April 06, 2006

(++++) MERRILY WE PUN ALONG

The Possum Always Rings Twice: A Chet Gecko Mystery. By Bruce Hale.  Harcourt. $14.

     Eleven volumes.  That most incorrigible punster in children’s books has now done it in 11 volumes.  Eleven punderful mysteries.  Twelve books in all, if you count a detective handbook-and-cookbook.  Bruce Hale doesn’t know how to quit when he (and Chet Gecko and Chet’s sidekick, the mockingbird Natalie Attired) are ahead.  Maybe that’s because the dim-but-dynamic duo is rarely ahead in any of these books, all of which feature come-from-behind sleuthing.

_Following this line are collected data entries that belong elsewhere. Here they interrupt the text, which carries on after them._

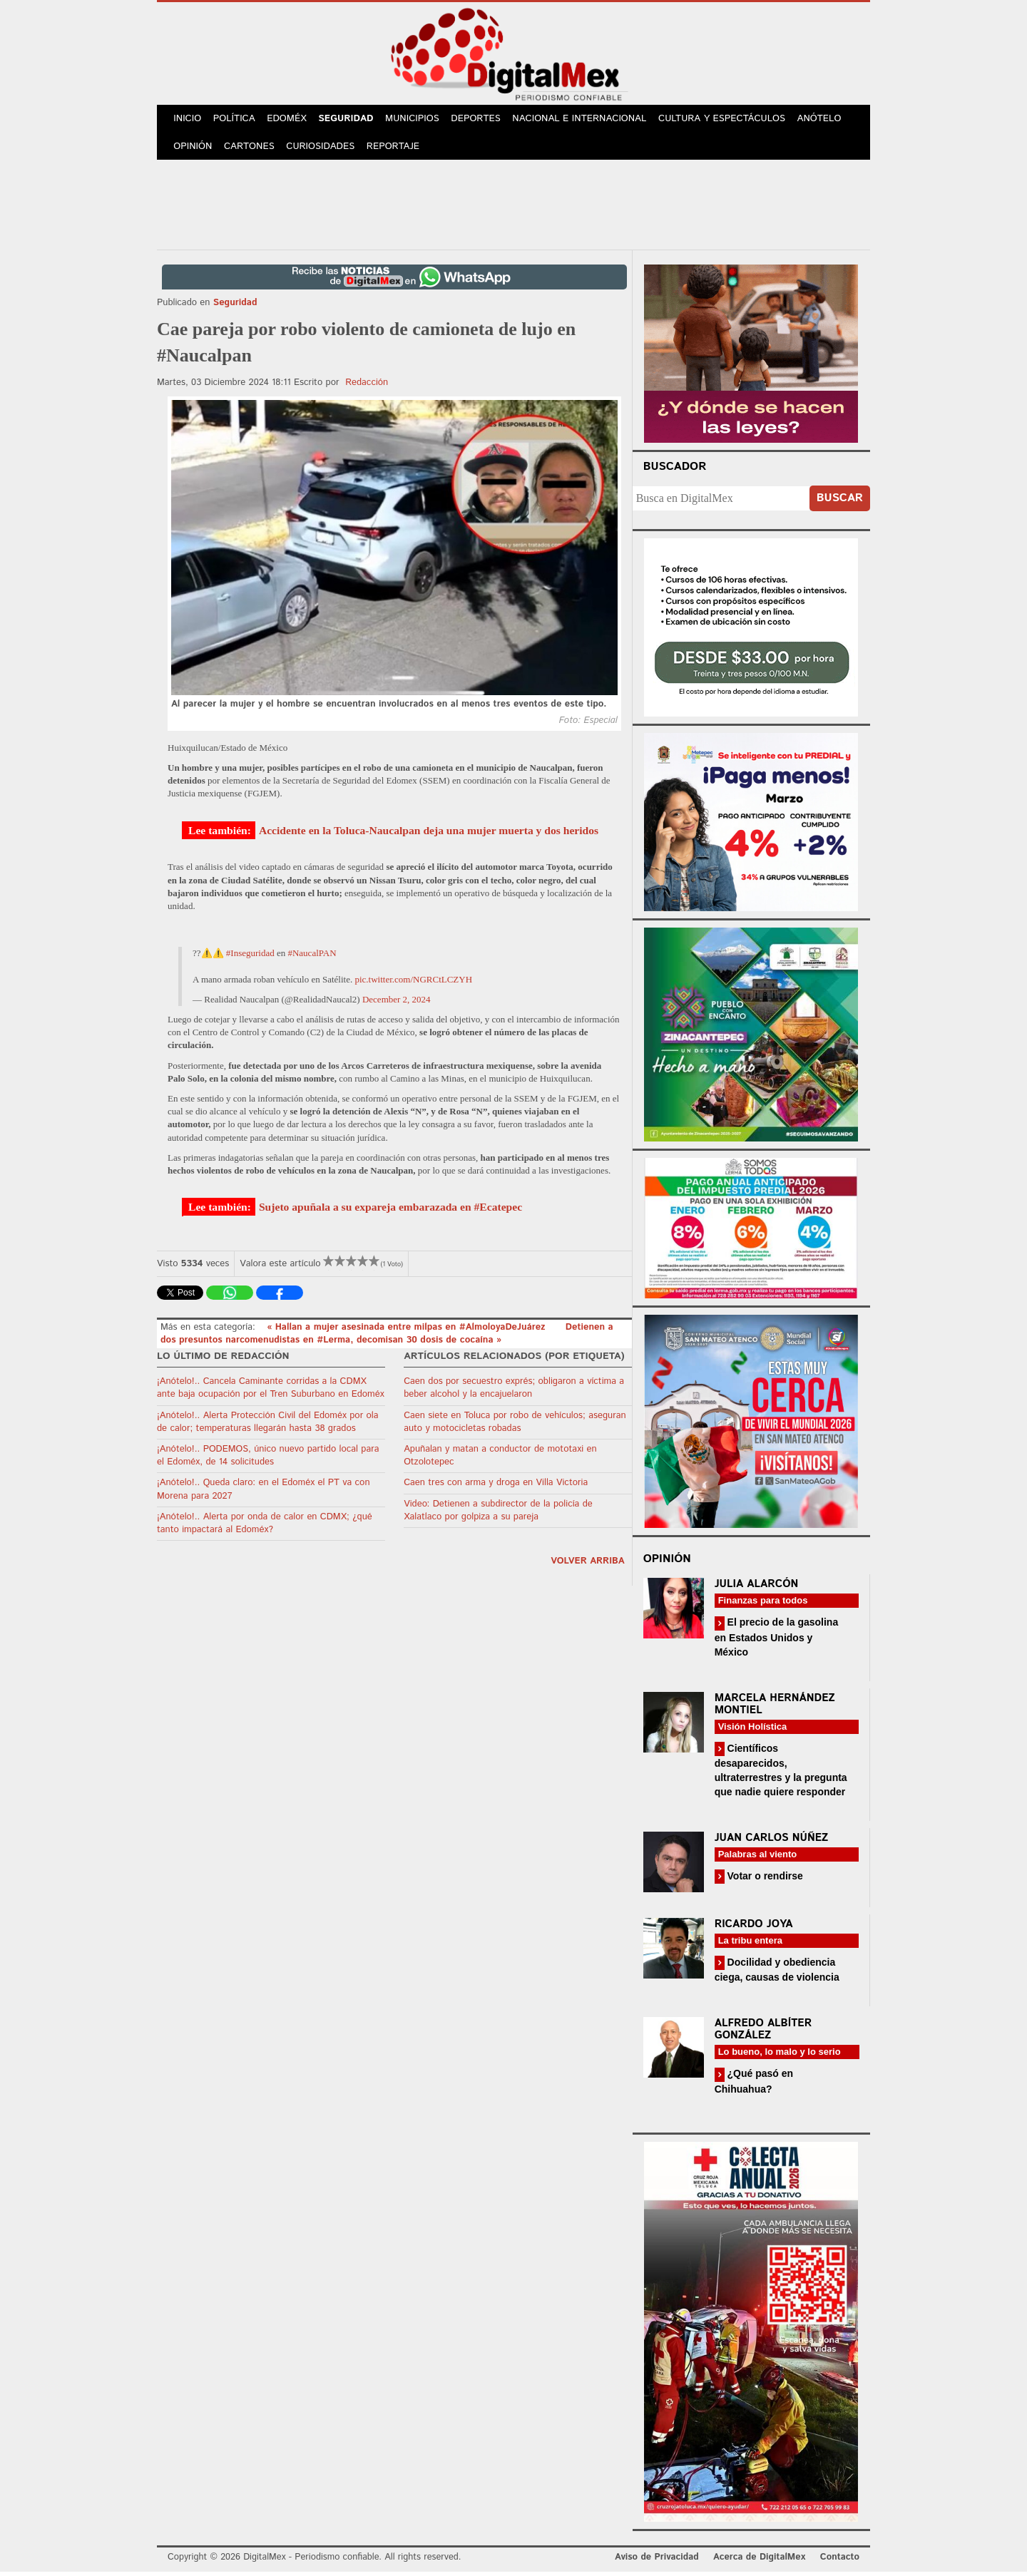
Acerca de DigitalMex (759, 2560)
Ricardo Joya (754, 1927)
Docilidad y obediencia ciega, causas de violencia (777, 1973)
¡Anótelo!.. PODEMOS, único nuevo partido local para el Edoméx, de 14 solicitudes (268, 1459)
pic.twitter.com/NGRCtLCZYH (413, 982)
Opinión (194, 149)
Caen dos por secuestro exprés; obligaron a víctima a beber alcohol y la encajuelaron (514, 1392)
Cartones (251, 149)
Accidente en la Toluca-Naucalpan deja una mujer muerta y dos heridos (428, 834)
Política (236, 120)
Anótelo (825, 120)
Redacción (366, 386)
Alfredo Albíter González (763, 2033)
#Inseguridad (250, 957)
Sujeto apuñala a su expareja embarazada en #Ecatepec (390, 1210)
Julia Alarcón (757, 1588)
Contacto (839, 2560)
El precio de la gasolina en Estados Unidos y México (777, 1641)
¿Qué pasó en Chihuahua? (754, 2085)
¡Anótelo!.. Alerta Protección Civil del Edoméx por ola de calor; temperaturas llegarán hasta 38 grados (268, 1425)
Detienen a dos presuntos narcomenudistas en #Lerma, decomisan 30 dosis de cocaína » (386, 1337)
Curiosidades (323, 149)
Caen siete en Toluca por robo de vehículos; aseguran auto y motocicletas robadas (515, 1425)
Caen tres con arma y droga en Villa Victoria (496, 1487)
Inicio (188, 120)
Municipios (418, 120)
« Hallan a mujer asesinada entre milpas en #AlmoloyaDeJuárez (407, 1331)
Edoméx (290, 120)
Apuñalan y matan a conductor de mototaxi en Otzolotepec (500, 1459)
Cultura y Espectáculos (728, 120)
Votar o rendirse (764, 1879)
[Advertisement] (513, 206)
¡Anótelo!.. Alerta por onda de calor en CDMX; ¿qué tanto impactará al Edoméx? (264, 1527)
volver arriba (588, 1564)
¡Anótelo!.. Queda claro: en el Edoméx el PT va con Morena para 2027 (263, 1493)
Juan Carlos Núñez (772, 1841)
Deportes (483, 120)
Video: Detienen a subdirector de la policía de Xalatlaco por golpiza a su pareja (498, 1514)
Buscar (840, 502)
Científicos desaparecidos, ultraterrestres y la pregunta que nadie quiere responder (781, 1773)
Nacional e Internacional (586, 120)
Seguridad (350, 120)
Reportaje (396, 149)
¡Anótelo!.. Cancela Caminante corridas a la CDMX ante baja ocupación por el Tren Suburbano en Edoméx (270, 1392)
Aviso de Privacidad (657, 2560)
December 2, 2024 (396, 1002)
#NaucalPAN (311, 957)
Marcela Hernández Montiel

     The Possum Always Rings Twice is a title that continues to feed, or feed on, Hale’s predilection for parodies of famous films: Chet has also handled The Hamster of the Baskervilles, searched for The Malted Falcon, delved into a case of Murder, My Tweet, and so on.  This time he’s in a business that’s just about as dirty as anything he has ever tackled: mud.  That’s figurative mud – the kind that gets slung during political campaigns, one of which is going on at Emerson Hicky Elementary School.  The promises, claims and counterclaims fly fast and furious, through chapters with such titles as “Every Frog Has His Day,” “Throw Your Brat into the Ring,” and “The Squirrelly Bird Gets the Squirm” (ouch).  Chet writes the case in his usual hard-boiled style: “The next day dawned hot and sunny as a supermodel’s smile.”  “Though my name is Chet, let me be frank.”  “My hand stung like a bucketful of jellyfish.”  “Recess disappeared like a snow cone dropped on a summer sidewalk.”  “Detention didn’t last any longer than the Roman Empire, the Jurassic period, or the World’s Most Boring Movies marathon.  It just seemed that way.”

     Yes, there’s a case to be solved amid all the verbal byplay.  Someone is threatening the candidates.  There’s a mysterious explosion in the boys’ bathroom.  There’s an unseen character named Glog who may be up to something.  Or maybe it’s the usual suspects – school bullies, such as Rocky Rhode and Ben Dova – who are up to something more than the somethings they are usually up to.  Also, there’s something suspicious about a candidate named Perry Winkel, a kit fox whose “sentences sound like they’ve been through a blender” and who resembles a caricature of George W. Bush – as parents will quickly realize, even if the target audience of kids ages 8-12 does not.  And yes, there’s a possum in the midst of things (have to justify the book’s title, after all).

     Eventually, the clues lead Chet and Natalie to believe that something ominous will happen after school lets out.  So they wait.  “School was deserted.  It was as quiet as a monster movie graveyard just before the zombies come to life.”  Chet has to “Gopher Broke” (that’s another chapter title) to break up a ballot-stuffing ring that has been established to turn the school over to – but that would be telling.  The funny thing about Bruce Hale (well, one of the funny things) is that he mostly plays fair with readers.  The clues do add up, the misdirections make sense in retrospect, and Chet and Natalie really do deserve credit for unraveling whatever nefarious deed they are investigating.  Hmm…can you unravel a nefarious deed?  No matter: it’s always fun finding out what Chet and Natalie do, and how Hale has them do it – whatever it is.